- [Records to use]

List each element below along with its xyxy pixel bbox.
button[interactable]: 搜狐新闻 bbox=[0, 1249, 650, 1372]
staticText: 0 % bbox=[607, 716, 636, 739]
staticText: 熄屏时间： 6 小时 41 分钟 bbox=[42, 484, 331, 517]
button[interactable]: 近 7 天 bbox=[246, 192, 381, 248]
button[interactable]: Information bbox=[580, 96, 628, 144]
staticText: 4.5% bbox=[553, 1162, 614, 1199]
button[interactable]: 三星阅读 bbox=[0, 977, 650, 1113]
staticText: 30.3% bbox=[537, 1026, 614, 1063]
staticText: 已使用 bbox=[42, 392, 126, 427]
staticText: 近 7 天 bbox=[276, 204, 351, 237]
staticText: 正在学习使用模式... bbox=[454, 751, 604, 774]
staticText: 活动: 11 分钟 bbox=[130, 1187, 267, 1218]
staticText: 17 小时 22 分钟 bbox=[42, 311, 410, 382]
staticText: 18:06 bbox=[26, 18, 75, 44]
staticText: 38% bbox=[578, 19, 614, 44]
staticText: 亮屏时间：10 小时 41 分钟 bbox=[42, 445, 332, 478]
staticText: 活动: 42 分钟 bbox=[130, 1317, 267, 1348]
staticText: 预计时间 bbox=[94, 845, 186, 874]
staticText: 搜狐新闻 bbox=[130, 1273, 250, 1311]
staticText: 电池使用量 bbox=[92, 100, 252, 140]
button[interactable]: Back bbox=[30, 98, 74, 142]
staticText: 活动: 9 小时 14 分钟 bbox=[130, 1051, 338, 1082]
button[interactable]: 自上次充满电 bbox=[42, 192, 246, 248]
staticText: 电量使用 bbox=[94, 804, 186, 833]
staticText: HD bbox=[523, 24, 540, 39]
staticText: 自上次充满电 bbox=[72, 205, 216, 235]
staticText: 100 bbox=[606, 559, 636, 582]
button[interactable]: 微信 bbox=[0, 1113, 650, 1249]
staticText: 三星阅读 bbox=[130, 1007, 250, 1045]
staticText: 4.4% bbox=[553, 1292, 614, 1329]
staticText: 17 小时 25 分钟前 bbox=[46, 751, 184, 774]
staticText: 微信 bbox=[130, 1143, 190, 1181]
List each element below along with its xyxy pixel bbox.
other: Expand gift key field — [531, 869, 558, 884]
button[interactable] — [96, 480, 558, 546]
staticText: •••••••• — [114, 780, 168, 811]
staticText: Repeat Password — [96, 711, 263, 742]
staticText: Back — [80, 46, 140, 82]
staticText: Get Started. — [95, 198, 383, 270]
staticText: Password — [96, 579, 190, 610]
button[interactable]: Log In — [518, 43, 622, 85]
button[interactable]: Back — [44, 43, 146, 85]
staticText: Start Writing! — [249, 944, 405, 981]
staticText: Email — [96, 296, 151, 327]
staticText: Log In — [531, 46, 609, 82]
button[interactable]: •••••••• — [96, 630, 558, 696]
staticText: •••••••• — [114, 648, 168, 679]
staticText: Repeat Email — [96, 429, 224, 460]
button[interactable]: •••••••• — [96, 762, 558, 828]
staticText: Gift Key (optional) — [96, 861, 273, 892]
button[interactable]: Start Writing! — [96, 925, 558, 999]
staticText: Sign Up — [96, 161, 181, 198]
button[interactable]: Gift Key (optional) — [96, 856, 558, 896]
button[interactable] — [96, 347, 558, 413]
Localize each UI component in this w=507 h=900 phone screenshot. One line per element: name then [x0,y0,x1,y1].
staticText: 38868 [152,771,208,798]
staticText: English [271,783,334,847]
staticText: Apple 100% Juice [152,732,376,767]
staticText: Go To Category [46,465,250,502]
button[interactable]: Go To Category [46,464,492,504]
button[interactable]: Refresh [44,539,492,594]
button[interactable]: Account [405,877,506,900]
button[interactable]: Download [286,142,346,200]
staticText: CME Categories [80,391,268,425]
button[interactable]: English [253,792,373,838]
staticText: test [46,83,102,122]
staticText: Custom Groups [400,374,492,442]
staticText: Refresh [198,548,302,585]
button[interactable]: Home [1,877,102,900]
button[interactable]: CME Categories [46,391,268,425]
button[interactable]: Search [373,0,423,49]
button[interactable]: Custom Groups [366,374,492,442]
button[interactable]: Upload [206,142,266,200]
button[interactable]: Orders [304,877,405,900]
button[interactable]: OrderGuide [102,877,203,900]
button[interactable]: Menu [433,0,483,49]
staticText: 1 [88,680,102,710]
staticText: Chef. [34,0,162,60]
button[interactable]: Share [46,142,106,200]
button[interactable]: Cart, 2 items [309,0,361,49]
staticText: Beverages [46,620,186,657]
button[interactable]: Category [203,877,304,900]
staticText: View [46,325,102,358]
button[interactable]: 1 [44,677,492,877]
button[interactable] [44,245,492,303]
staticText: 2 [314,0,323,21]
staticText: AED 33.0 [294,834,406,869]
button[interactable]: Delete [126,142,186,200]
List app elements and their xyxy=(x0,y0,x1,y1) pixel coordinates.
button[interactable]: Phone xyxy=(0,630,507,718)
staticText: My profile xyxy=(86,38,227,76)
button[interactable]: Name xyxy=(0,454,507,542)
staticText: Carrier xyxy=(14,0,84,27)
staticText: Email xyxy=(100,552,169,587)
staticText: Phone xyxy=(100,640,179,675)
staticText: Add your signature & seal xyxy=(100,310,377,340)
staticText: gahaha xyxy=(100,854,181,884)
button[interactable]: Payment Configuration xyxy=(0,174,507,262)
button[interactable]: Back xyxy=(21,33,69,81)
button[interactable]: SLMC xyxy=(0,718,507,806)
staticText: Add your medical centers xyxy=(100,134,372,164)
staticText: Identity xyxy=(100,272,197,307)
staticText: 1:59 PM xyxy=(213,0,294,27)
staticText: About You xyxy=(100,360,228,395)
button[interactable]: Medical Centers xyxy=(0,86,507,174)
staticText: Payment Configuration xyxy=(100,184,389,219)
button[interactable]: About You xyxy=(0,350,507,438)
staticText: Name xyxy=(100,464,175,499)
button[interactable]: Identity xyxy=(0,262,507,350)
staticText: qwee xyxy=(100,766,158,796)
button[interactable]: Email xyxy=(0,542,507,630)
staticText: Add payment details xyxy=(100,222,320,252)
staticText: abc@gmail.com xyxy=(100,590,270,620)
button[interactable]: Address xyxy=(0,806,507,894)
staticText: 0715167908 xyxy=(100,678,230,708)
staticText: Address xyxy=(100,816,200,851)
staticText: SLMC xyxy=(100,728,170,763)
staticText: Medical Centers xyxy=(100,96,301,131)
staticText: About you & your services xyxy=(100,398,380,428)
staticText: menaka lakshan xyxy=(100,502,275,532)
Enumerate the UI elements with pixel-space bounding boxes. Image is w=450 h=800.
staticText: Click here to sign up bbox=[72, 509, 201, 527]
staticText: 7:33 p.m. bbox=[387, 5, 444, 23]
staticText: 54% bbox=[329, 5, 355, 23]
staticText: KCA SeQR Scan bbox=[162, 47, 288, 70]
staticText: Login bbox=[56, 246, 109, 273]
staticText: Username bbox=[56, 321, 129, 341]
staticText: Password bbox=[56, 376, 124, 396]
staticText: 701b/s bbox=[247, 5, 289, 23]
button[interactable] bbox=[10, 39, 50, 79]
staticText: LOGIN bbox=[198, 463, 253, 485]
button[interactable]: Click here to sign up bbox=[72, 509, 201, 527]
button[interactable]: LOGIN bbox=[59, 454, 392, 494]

- [Exercise] When a line of the records holds the word "Address", copy that line.

- [Solution to the problem]
button[interactable]: Address xyxy=(0,806,507,894)
staticText: Address xyxy=(100,816,200,851)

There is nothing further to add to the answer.